Good thing that would have never happened on a Princess Cruise.

 

Yeah, right!

 

 

...As far as making a choice to not seek medical help because you may be put off the ship..... Why would you jeopardize your life for a few days of vacation. Anyone who would is a fool and taking an unnecessary risk. There is always time to cruise again. There certainly will not be if you end up dying at sea.

 

I am not being facetious when I say that there are worst places to die. I do believe that whether or not one leaves the ship to seek additional medical assistance should be the passenger's choice, assuming that the passenger is possession of his faculties. There are not very many islands in the Caribbean on which I would choose to be hospitalized. It sounds to me like the line simply did not want to bother with the situation for whatever reason. I know that many will post about the superior knowledge of the doctor on board, and the lack of proper testing facilities available, and many other arguments in favor of going to a hospital on the island.

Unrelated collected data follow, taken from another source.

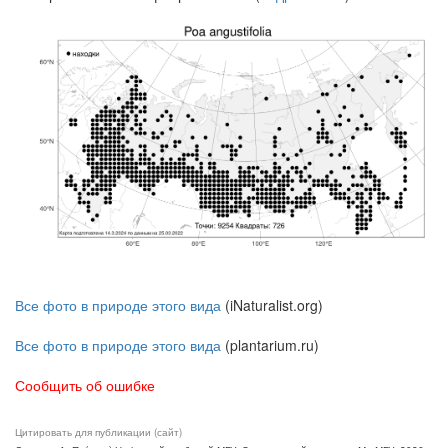
Все фото в природе этого вида
(iNaturalist.org)
Все фото в природе этого вида
(plantarium.ru)
Сообщить об ошибке
Цитировать для публикации (сайт)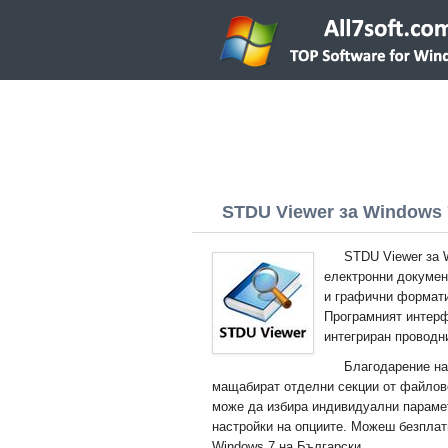
STDU Viewer за Windows 7 
STDU Viewer за 
електронни докумен
и графични формати
Програмният интерф
интегриран проводн
Благодарение на
мащабират отделни секции от файлов
може да избира индивидуални парамет
настройки на опциите. Можеш безплат
Windows 7 на Български.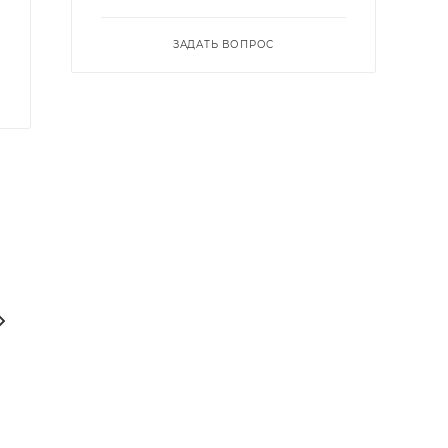
ЗАДАТЬ ВОПРОС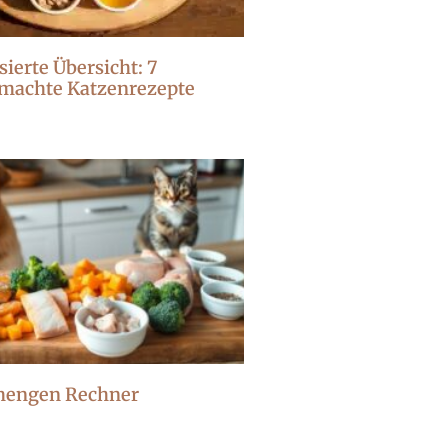
sierte Übersicht: 7
machte Katzenrezepte
mengen Rechner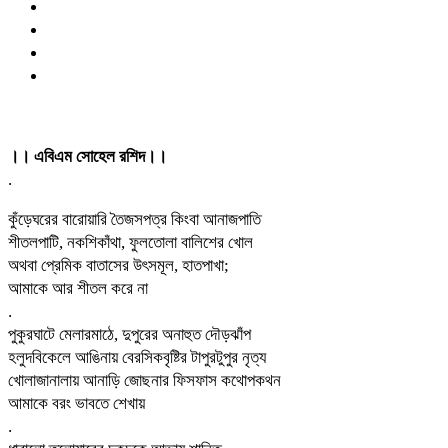
।। এবিএম সোহেল রশিদ।।
.
কুঁড়েঘরের বারোয়ারি তৈজসপত্র কিংবা আনাজপাতি
শীতলপাটি, নকশিকাঁথা, ফুলতোলা বালিশের খোল
অথবা প্রেমিক বাতাসের উৎসমূল, হাতপাখা;
আমাকে আর শীতল করে না
.
পুকুরঘাটে মেলারমাঠে, দুপুরের অনাহুত দৌড়ঝাঁপ
হলুদবিকেলে আঙিনায় বেরসিকবৃষ্টির টাপুরটুপুর নৃত্য
খোলাজানালায় আনাড়ি জোছনার ফিসফাস কথোপকথন
আমাকে বরং ভাবতে শেখায়
.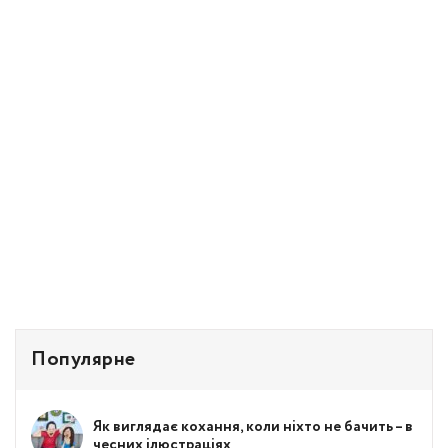
Популярне
Як виглядає кохання, коли ніхто не бачить – в
чесних ілюстраціях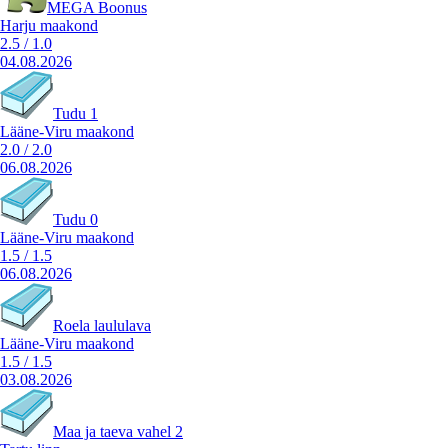
MEGA Boonus
Harju maakond
2.5
/
1.0
04.08.2026
Tudu 1
Lääne-Viru maakond
2.0
/
2.0
06.08.2026
Tudu 0
Lääne-Viru maakond
1.5
/
1.5
06.08.2026
Roela laululava
Lääne-Viru maakond
1.5
/
1.5
03.08.2026
Maa ja taeva vahel 2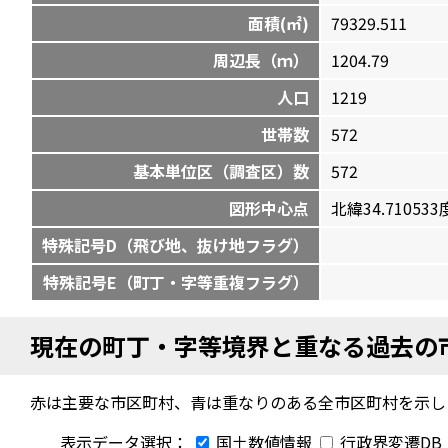
面積(㎡)
79329.511
周辺長（ｍ）
1204.79
人口
1219
世帯数
572
基本単位区（調査区）数
572
図形中心点
北緯34.710533度
特殊記号D（飛び地、抜け地フラグ）
特殊記号E（町丁・字等重複フラグ）
現在の町丁・字等境界と重なる過去の
赤は主要な市区町村、青は重なりのある全市区町村を示し
表示データ選択：
国土数値情報
行政界変遷DB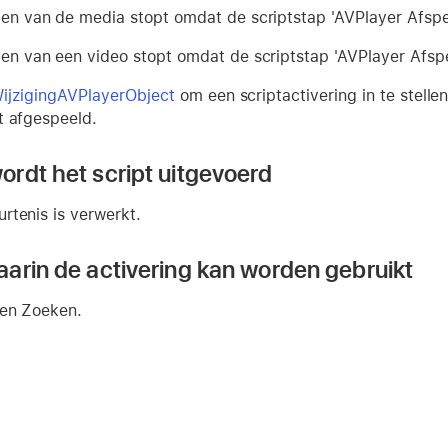
len van de media stopt omdat de scriptstap 'AVPlayer Afspeel
len van een video stopt omdat de scriptstap 'AVPlayer Afspe
WijzigingAVPlayerObject
om een scriptactivering in te stell
t afgespeeld.
rdt het script uitgevoerd
rtenis is verwerkt.
arin de activering kan worden gebruikt
 en Zoeken.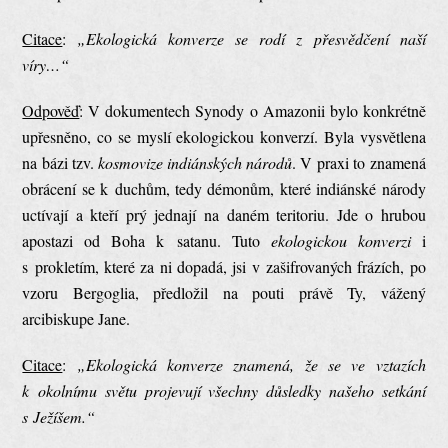
Citace
:
„Ekologická konverze se rodí z přesvědčení naší
víry…“
Odpověď
: V dokumentech Synody o Amazonii bylo konkrétně
upřesněno, co se myslí ekologickou konverzí. Byla vysvětlena
na bázi tzv.
kosmovize indiánských národů
. V praxi to znamená
obrácení se k duchům, tedy démonům, které indiánské národy
uctívají a kteří prý jednají na daném teritoriu. Jde o hrubou
apostazi od Boha k satanu. Tuto
ekologickou konverzi
i
s prokletím, které za ni dopadá, jsi v zašifrovaných frázích, po
vzoru Bergoglia, předložil na pouti právě Ty, vážený
arcibiskupe Jane.
Citace
:
„Ekologická konverze znamená, že se ve vztazích
k okolnímu světu projevují všechny důsledky našeho setkání
s Ježíšem.“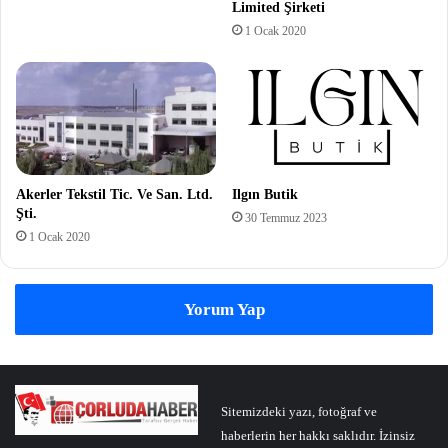
Limited Şirketi
1 Ocak 2020
Akerler Tekstil Tic. Ve San. Ltd.
Ilgın Butik
Şti.
30 Temmuz 2023
1 Ocak 2020
Yorum Yap
Sitemizdeki yazı, fotoğraf ve
haberlerin her hakkı saklıdır. İzinsiz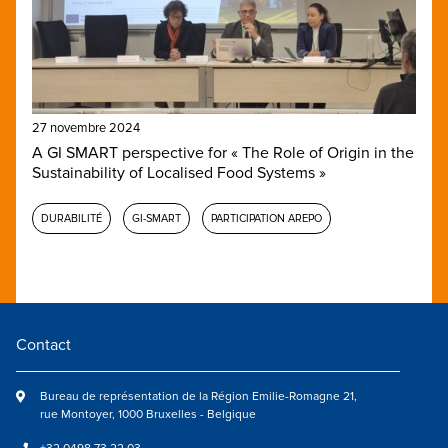
27 novembre 2024
A GI SMART perspective for « The Role of Origin in the
Sustainability of Localised Food Systems »
DURABILITÉ
GI-SMART
PARTICIPATION AREPO
Contact
Bureau de représentation de la Région Emilie-Romagne 21,
rue Montoyer, 1000 Bruxelles - Belgique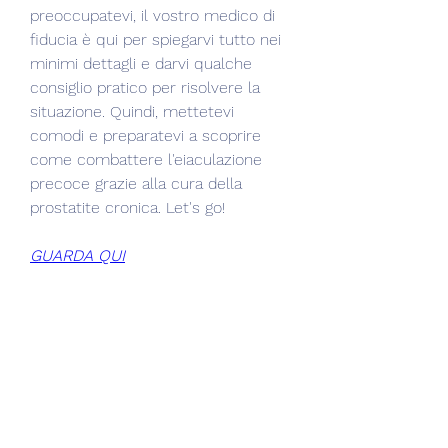
preoccupatevi, il vostro medico di 
fiducia è qui per spiegarvi tutto nei 
minimi dettagli e darvi qualche 
consiglio pratico per risolvere la 
situazione. Quindi, mettetevi 
comodi e preparatevi a scoprire 
come combattere l'eiaculazione 
precoce grazie alla cura della 
prostatite cronica. Let's go!
GUARDA QUI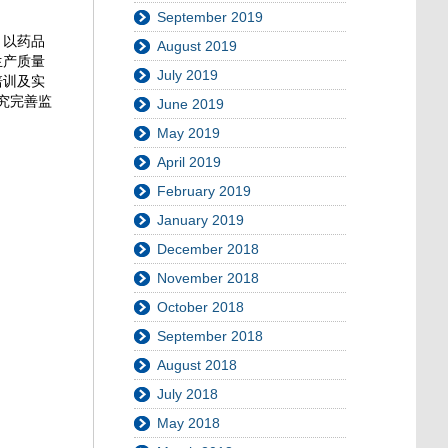
September 2019
，以药品
August 2019
生产质量
July 2019
培训及实
究完善监
June 2019
May 2019
April 2019
February 2019
January 2019
December 2018
November 2018
October 2018
September 2018
August 2018
July 2018
May 2018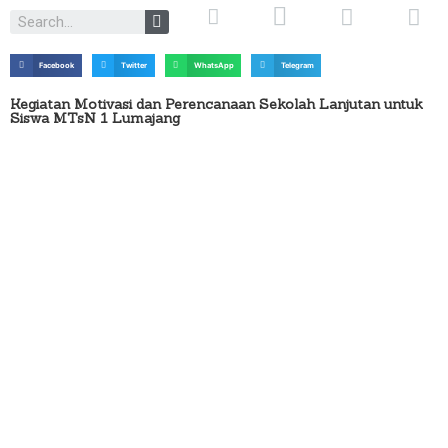
Facebook
Twitter
WhatsApp
Telegram
Kegiatan Motivasi dan Perencanaan Sekolah Lanjutan untuk
Siswa MTsN 1 Lumajang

The fact remains however, that the passenger apparently did not want to use the hospital in Roatan, and told the ship MD that if put off was going to head home. That being the case it would seem that the line owed him at least some assistance in getting home. The article doesn't say what the stop was after the next 2 days at sea, but I would assume that it was headed back to Tampa, or maybe to Grand Cayman. I think most of us would much rather be hospitalized in Grand Cayman or at home in Tampa. I do agree that the cruise line is kind of between a rock and a hard place. It the passenger dies they would probably get sued either way.

 

I wonder what the ship authorities would have done if the passengers simply refused to leave.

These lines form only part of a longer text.